[Transcribed page contents]
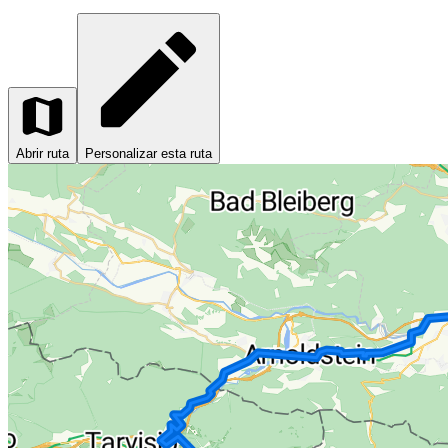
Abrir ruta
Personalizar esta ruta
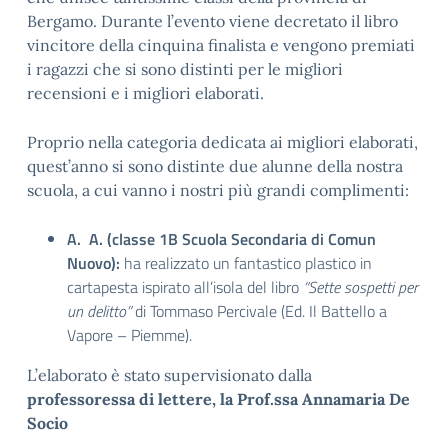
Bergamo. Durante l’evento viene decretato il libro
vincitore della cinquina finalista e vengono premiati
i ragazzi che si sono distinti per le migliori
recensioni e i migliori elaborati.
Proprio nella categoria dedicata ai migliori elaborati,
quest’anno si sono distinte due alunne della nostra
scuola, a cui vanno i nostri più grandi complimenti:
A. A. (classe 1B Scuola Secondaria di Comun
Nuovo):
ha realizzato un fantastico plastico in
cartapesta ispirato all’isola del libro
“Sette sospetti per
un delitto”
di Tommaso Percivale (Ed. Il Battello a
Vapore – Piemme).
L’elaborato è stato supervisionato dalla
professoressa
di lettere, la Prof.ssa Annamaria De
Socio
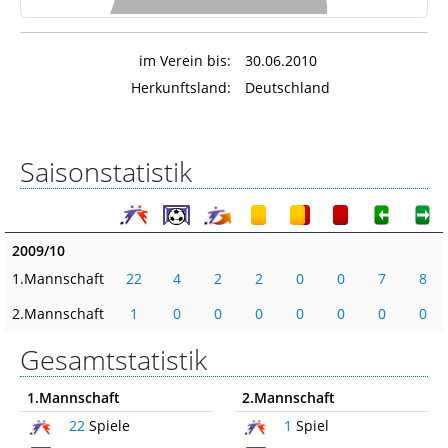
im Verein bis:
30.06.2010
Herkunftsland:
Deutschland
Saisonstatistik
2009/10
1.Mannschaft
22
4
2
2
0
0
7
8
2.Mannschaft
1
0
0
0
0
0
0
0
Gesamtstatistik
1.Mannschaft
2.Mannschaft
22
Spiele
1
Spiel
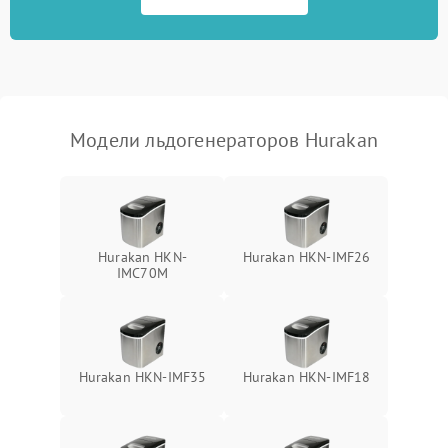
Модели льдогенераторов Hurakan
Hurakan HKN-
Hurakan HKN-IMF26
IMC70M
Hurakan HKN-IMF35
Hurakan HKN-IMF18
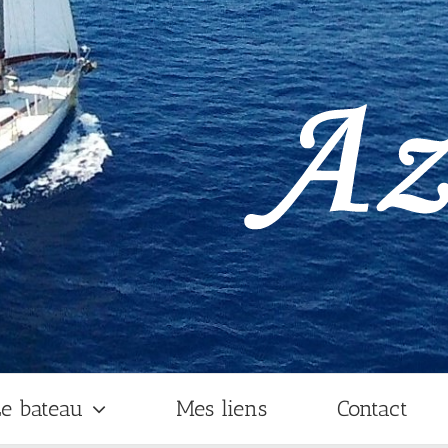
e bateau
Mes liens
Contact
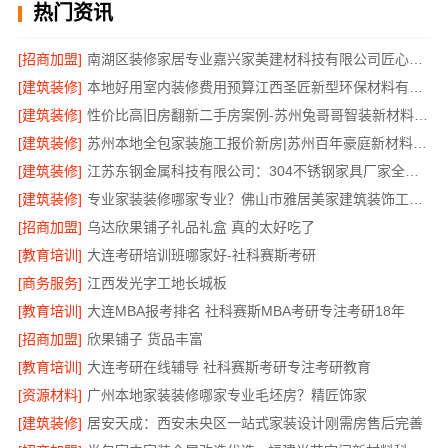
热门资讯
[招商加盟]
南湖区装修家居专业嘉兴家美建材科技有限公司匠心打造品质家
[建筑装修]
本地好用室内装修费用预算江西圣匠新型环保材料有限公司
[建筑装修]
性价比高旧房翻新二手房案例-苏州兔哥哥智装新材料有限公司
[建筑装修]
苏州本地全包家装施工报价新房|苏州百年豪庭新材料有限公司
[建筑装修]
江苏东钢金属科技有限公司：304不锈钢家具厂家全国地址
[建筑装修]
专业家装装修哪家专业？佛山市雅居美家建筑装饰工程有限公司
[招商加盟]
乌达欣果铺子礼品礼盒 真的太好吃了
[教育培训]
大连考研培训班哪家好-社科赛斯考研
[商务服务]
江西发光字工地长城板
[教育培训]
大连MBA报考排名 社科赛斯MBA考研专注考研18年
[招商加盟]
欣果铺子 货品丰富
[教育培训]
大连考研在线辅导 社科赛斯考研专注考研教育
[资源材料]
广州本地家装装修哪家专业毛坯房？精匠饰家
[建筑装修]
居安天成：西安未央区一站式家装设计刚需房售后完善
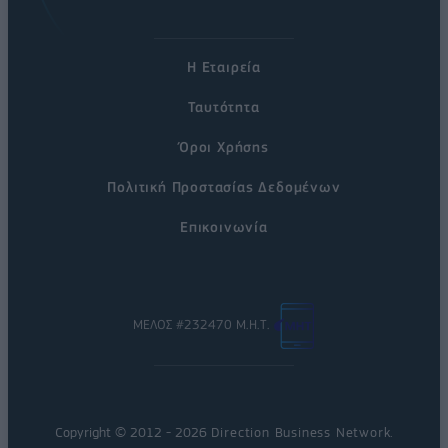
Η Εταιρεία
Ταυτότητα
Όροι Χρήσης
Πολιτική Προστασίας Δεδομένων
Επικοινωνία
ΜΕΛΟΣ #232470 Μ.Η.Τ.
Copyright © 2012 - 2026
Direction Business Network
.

**Problem to work on**
Show every line of the data that includes the string "Hurakan".

**Result**
Модели льдогенераторов Hurakan
Hurakan HKN-
Hurakan HKN-IMF26
Hurakan HKN-IMF35
Hurakan HKN-IMF18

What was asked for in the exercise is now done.